イタリア人の同僚が「今の仕事を辞めることにした」と。

彼女とは数年仕事でやりとりして、前にも説明したことを再び聞いてくるもんだから、仕方ないなぁーと思いながら時々電話しては、彼女の悪気の無さに「まぁいっか」とおわっていた。

その日は仕事の話は早々に、お互いのプライベートの今後の話になった。私自身のことも聞かれ、気がついたら結構本音で話していた。

最後にお互いのメールアドレスを交換して、ミラノに来ることがあったら会おうよって言ってくれた。

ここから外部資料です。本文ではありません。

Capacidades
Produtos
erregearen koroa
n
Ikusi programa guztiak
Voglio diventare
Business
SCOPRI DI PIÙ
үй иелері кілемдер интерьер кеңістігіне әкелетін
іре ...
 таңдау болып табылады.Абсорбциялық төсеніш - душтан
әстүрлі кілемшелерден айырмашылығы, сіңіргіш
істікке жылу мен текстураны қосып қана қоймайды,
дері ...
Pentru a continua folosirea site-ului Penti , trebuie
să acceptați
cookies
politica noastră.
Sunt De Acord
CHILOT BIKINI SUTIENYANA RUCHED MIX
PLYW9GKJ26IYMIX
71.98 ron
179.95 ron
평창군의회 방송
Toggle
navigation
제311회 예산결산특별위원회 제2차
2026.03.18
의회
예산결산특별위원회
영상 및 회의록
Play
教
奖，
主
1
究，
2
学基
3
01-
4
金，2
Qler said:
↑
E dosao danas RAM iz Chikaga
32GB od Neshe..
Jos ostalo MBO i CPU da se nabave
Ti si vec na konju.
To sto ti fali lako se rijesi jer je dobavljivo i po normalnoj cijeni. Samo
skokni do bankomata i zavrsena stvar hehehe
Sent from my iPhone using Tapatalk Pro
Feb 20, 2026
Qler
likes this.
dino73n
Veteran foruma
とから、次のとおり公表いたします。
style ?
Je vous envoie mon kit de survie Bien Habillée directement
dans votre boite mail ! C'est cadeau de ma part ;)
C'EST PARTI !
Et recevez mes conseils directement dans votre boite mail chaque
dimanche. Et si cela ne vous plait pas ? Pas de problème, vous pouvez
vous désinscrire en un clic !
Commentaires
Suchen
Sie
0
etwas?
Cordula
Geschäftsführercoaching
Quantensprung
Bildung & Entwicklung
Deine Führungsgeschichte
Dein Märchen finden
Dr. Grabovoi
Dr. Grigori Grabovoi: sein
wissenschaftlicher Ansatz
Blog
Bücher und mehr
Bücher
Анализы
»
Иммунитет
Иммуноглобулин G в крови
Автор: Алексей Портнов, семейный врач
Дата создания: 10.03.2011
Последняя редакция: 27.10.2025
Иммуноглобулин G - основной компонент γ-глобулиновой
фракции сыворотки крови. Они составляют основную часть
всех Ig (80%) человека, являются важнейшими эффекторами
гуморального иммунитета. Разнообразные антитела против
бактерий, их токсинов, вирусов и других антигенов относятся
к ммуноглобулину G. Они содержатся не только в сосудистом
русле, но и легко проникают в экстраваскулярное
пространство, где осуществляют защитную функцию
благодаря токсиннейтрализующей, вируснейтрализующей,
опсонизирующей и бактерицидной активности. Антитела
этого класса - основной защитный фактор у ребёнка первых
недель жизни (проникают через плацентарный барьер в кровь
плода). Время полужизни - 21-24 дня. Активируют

別れって、ある意味。人と人が急速に近づく起爆剤みたい。
数年経っても縮まらなかっただろう距離が、別れをきっかけにぎゅっと近くなる。
時々そんなことがある。

別れてからの方が、相手のことを考える時間が増えることもあったり。
思い出がそこから上書きされないから。何度も同じシーンを頭の中でリプレイしたり。
一緒にいた時にはわからなかった気持ちに溢れたり。
別れという言葉の意味するところとは違う方向に作用することがある。

そのイタリア人の彼女とは、ミラノで待ち合わせしようものなら、「あれ、今日だっけ?」ってすっぽかされそうな気も少しするけど、そしたらミラノの美味しいものでも探しに行くかってプランBもわるくない。
この別れはワクワクに変わるかもしれない、そんな期待を持った午後の時間。